Overview
CVE-2025-13799 is a medium-severity command injection vulnerability identified in the ADSLR NBR1005GPEV2 router, specifically affecting firmware version 250814-r037c. This flaw allows a remote attacker to execute arbitrary commands on the device by manipulating the mac argument within the ap_macfilter_del function of the /send_order.cgi file. The vulnerability has been publicly disclosed and an exploit is available. Unfortunately, the vendor has not responded to vulnerability reports.
Technical Details
The vulnerability resides in the ap_macfilter_del function within the /send_order.cgi script of the ADSLR NBR1005GPEV2 router. The script fails to properly sanitize user-supplied input for the mac parameter. By injecting malicious commands into this parameter, an attacker can execute arbitrary commands on the underlying operating system with elevated privileges. This is a classic command injection scenario.
The attack vector is remote, meaning an attacker does not need physical access to the device or local network. They can exploit this vulnerability over the internet if the router’s web interface is exposed.
CVSS Analysis
The Common Vulnerability Scoring System (CVSS) score for CVE-2025-13799 is 6.3 (Medium).

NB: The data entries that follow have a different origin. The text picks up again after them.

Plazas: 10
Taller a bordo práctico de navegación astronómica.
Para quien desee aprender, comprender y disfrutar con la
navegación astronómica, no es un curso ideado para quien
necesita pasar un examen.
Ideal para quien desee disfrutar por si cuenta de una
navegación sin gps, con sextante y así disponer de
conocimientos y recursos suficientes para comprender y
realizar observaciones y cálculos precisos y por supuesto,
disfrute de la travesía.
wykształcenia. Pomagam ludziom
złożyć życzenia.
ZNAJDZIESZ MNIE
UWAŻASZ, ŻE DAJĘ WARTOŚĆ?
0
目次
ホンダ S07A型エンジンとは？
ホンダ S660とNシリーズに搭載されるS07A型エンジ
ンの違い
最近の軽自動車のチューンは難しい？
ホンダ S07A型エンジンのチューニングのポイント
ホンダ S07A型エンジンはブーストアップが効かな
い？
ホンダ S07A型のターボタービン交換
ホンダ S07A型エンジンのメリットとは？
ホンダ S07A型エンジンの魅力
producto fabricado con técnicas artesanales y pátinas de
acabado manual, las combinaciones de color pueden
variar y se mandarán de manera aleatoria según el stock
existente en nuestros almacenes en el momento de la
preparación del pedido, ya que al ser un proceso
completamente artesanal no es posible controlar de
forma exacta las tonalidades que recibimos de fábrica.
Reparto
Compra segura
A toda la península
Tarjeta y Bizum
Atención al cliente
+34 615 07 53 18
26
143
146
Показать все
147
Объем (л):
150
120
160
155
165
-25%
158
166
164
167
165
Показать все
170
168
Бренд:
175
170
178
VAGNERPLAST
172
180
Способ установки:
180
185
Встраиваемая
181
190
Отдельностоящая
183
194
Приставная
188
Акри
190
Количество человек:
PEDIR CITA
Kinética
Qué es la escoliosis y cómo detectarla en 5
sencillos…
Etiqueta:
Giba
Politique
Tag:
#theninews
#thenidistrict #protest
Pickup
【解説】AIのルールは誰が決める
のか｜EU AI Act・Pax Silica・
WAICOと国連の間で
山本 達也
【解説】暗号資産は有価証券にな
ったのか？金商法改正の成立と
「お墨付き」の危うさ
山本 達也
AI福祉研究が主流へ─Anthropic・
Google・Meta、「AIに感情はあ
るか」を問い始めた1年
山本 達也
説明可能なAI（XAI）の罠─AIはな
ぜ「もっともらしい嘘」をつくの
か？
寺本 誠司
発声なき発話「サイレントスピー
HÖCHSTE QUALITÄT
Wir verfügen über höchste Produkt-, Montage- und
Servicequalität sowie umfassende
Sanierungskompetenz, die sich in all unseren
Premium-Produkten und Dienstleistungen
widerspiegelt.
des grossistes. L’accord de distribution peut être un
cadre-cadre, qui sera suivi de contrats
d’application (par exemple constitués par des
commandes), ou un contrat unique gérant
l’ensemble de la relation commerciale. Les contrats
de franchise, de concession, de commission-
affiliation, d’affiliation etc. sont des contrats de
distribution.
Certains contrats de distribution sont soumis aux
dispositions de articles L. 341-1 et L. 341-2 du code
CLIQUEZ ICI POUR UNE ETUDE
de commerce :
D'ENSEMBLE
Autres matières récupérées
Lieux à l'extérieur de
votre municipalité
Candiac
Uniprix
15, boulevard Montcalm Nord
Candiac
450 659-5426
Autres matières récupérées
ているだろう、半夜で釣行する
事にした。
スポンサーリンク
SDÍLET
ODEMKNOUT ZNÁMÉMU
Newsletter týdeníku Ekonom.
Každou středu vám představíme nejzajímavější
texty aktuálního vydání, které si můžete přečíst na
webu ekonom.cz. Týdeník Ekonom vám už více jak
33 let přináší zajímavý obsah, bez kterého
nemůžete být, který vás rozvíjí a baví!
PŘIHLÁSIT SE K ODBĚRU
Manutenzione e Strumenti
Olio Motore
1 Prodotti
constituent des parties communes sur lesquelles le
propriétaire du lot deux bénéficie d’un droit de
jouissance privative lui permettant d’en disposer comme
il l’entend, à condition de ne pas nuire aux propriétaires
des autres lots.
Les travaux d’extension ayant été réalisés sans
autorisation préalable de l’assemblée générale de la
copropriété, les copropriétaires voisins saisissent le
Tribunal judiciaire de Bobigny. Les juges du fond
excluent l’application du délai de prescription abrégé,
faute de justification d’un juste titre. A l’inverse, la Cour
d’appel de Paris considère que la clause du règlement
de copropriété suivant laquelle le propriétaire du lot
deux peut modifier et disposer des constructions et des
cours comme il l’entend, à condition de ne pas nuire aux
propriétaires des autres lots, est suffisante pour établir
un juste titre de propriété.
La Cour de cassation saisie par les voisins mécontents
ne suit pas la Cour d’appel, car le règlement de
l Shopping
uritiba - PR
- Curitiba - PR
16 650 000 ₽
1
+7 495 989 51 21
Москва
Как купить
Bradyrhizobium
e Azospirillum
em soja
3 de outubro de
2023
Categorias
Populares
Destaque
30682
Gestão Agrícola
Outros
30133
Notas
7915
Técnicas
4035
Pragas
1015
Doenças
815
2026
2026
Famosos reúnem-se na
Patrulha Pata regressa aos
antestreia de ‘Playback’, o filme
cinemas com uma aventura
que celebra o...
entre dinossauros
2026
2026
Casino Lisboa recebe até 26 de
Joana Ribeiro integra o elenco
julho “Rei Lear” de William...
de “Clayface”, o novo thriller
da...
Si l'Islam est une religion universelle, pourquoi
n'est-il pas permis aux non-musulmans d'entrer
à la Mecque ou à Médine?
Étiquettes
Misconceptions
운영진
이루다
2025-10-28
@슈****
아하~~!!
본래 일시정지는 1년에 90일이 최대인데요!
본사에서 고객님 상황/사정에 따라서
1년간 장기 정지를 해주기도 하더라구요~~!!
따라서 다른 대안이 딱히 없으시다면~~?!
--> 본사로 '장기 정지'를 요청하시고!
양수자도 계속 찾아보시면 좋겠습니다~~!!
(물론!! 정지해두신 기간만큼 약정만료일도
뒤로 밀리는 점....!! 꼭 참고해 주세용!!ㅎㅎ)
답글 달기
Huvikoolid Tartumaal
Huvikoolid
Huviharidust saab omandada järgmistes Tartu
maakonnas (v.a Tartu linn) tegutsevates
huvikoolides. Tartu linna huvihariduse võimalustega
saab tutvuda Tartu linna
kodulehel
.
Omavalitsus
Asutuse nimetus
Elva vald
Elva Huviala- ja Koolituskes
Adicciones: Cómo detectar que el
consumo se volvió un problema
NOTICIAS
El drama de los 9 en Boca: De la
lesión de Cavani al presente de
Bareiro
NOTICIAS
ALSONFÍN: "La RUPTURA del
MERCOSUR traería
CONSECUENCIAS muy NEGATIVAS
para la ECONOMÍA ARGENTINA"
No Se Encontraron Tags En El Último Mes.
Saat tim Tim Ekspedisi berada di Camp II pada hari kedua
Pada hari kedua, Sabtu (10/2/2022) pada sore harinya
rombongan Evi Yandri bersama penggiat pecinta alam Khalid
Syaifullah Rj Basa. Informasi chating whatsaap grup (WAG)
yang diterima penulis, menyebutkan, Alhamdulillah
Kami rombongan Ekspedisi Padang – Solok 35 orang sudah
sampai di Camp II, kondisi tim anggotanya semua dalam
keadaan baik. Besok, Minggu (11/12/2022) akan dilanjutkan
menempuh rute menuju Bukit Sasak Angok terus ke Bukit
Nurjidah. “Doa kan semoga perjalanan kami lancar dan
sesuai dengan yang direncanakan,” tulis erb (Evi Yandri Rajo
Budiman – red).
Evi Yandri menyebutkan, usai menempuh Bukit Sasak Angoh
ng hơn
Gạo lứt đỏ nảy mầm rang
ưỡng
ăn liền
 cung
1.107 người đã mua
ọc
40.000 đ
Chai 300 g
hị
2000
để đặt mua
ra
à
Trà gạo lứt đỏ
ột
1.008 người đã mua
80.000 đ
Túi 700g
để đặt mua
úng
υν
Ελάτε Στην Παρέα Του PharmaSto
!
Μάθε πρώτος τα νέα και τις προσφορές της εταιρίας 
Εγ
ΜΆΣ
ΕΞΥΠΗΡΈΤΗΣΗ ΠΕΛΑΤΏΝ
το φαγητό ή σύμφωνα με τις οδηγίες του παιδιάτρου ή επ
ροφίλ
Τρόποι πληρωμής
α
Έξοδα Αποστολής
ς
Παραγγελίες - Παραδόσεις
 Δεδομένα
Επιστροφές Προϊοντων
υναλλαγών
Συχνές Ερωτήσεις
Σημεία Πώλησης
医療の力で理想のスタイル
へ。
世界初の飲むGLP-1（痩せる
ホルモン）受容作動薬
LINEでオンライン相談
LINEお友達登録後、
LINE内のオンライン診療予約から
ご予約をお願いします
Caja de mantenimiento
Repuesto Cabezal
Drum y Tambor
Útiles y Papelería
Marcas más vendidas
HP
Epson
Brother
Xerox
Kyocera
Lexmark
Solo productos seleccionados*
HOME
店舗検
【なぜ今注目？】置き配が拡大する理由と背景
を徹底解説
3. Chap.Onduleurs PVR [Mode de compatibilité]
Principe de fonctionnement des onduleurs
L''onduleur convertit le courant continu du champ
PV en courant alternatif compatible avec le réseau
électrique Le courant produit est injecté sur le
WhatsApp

- Attack Vector: Network (AV:N)
- Attack Complexity: Low (AC:L)
- Privileges Required: None (PR:N)
- User Interaction: None (UI:N)
- Scope: Unchanged (S:U)
- Confidentiality Impact: Low (C:L)
- Integrity Impact: Low (I:L)
- Availability Impact: Low (A:L)
While the impact on confidentiality, integrity, and availability are only rated as “Low”, the ease of exploitation (Attack Complexity: Low, Privileges Required: None) makes this a significant risk.
Possible Impact
Successful exploitation of CVE-2025-13799 can have several serious consequences:
- Complete Control of the Router: An attacker can gain full control of the router, including changing its configuration, accessing sensitive information (like Wi-Fi passwords), and installing malware.
- Network Hijacking: The router can be used to redirect traffic to malicious websites, enabling phishing attacks or the distribution of malware.
- Denial of Service: The router can be rendered unusable, disrupting internet access for all connected devices.
- Botnet Recruitment: The compromised router can be added to a botnet and used to launch attacks against other targets.
Mitigation and Patch Steps
Unfortunately, there is currently no official patch available from the vendor, ADSLR. Given the lack of vendor response, the following mitigation steps are recommended:
- Disable Remote Access: If possible, disable remote access to the router’s web interface. This will prevent attackers from exploiting the vulnerability over the internet. This can usually be found under “Remote Management” or similar in the router’s configuration.
- Use a Strong Password: Ensure that the router’s administrative password is strong and unique. Avoid default passwords.
- Monitor Network Traffic: Monitor network traffic for suspicious activity, such as unusual outbound connections.
- Consider Router Replacement: If possible, consider replacing the vulnerable router with a more secure alternative from a vendor that provides timely security updates.
- Firewall: Ensure a firewall is in place to reduce the attack surface of the device.